Fwiw some of us still cook at home and go out rarely. It’s cheaper, tastier, healthier, and can be a pretty relaxing evening activity
It was some of what was written, but also about how we don't sit on the front porch and visit with neighbors in the evening, and rarely see our front doors, much less our neighbors.
(And was probably in part about the large "boomer" generation aging and having kids and thus going out less)
and then a little farther on you learn part of the book takes place in the virtual internet world. and i’m absolutely sure the pizza stuff is all part of this virtual world…
one of my favorite books
So he ordered pizza with the delivery time carefully planned to coincide right when traffic was greatest.
Yet somehow the drive was able to get it to his house in 28 minutes. He tried to ask the driver how this was possible, but the driver was allready rushing back to his car.
> ''Not fulfilling a promise is inexcusable,'' he stated in the report. ''It not only goes against everything we believe in, but it's also bad business.'' [1]
Absolutely zero consideration for the possibility that the problem wasn't the staff, but the completely arbitrary 30 minute policy that couldn't possibly be consistently adhered to across thousands of franchisees without introducing significant risk to staff.
[1] https://www.nytimes.com/1989/08/29/business/fight-on-quick-p...
Could it not? I'm sure I could organise a pizza restaurant with a 99.9% success rate delivering pizzas within 30 minutes (the nationwide top- performing restaurant in TFA had 99%) and no more crashes than, say, the national per- mile rate for short journeys.
But to achieve this, I'd need the restaurant to be overprovisioned in delivery drivers and conservative in rejecting requests that were too far away or too busy.
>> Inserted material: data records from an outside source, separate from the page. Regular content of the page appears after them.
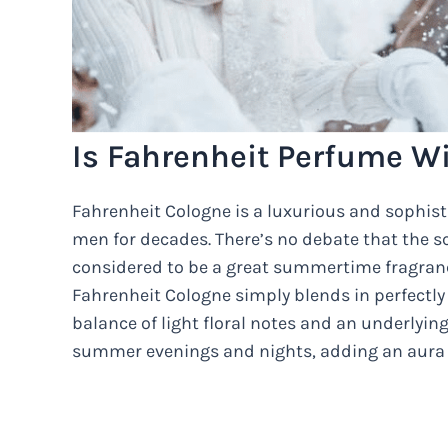
Is Fahrenheit Perfume W
Fahrenheit Cologne is a luxurious and sophis
men for decades. There’s no debate that the sc
considered to be a great summertime fragran
Fahrenheit Cologne simply blends in perfectl
balance of light floral notes and an underlyi
summer evenings and nights, adding an aura o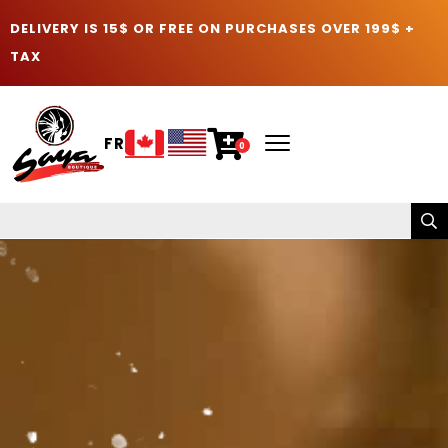
DELIVERY IS 15$ OR FREE ON PURCHASES OVER 199$ +
TAX
FR
0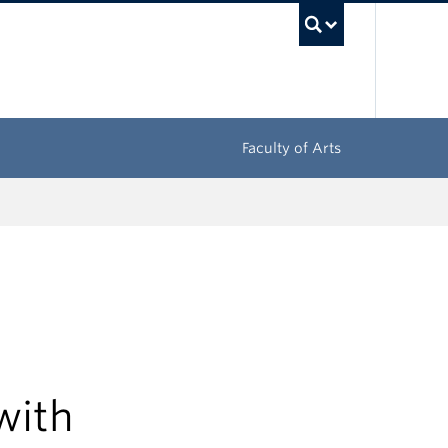
UBC Sea
Faculty of Arts
with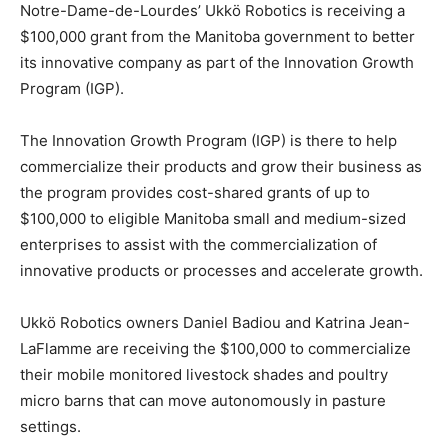
Notre-Dame-de-Lourdes’ Ukkö Robotics is receiving a
$100,000 grant from the Manitoba government to better
its innovative company as part of the Innovation Growth
Program (IGP).
The Innovation Growth Program (IGP) is there to help
commercialize their products and grow their business as
the program provides cost-shared grants of up to
$100,000 to eligible Manitoba small and medium-sized
enterprises to assist with the commercialization of
innovative products or processes and accelerate growth.
Ukkö Robotics owners Daniel Badiou and Katrina Jean-
LaFlamme are receiving the $100,000 to commercialize
their mobile monitored livestock shades and poultry
micro barns that can move autonomously in pasture
settings.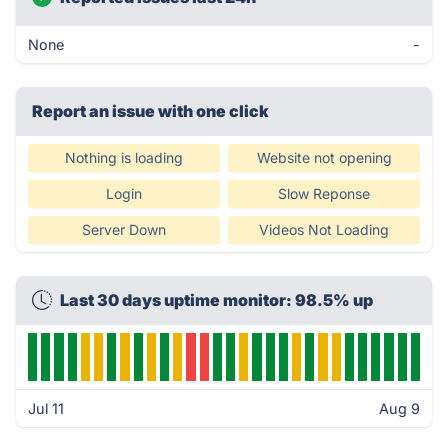
None
-
Report an issue with one click
Nothing is loading
Website not opening
Login
Slow Reponse
Server Down
Videos Not Loading
Last 30 days uptime monitor: 98.5% up
Jul 11
Aug 9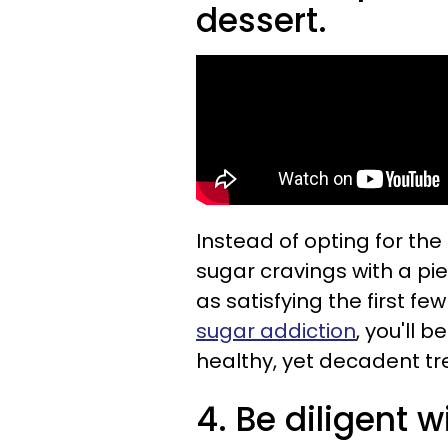
dessert.
Instead of opting for the
sugar cravings with a pie
as satisfying the first fe
sugar addiction
, you'll 
healthy, yet decadent tr
4. Be diligent w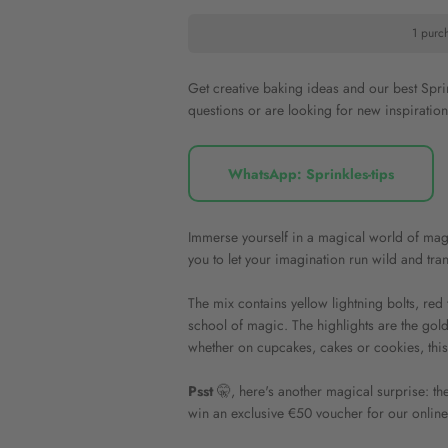
1 purc
Get creative baking ideas and our best Spr
questions or are looking for new inspiratio
WhatsApp: Sprinkles-tips
Immerse yourself in a magical world of mag
you to let your imagination run wild and tra
The mix contains yellow lightning bolts, red 
school of magic. The highlights are the gold
whether on cupcakes, cakes or cookies, this 
Psst
🤫, here's another magical surprise: the
win an exclusive €50 voucher for our online s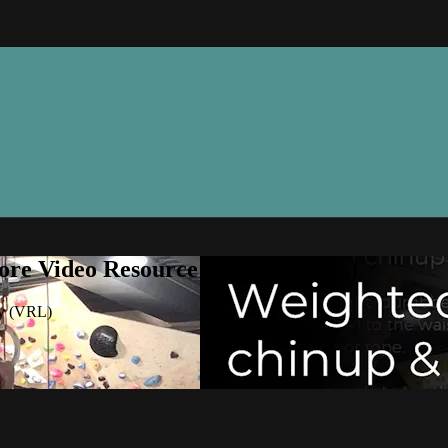
ore Video Resource Library (VRL)
ry (VRL)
My restaurant would lose money. The #1 priority is never really punctuality or timeliness or customer service - those are just means to an end. It's always money in the end.
There doesn't seem to be a lot of people left over to screw.
It is a low quality signal, along the lines as a fiduciary duty to screw customers for profit.
The amount of folks in US who legally own guns and never ever should be allowed to touch one is staggering.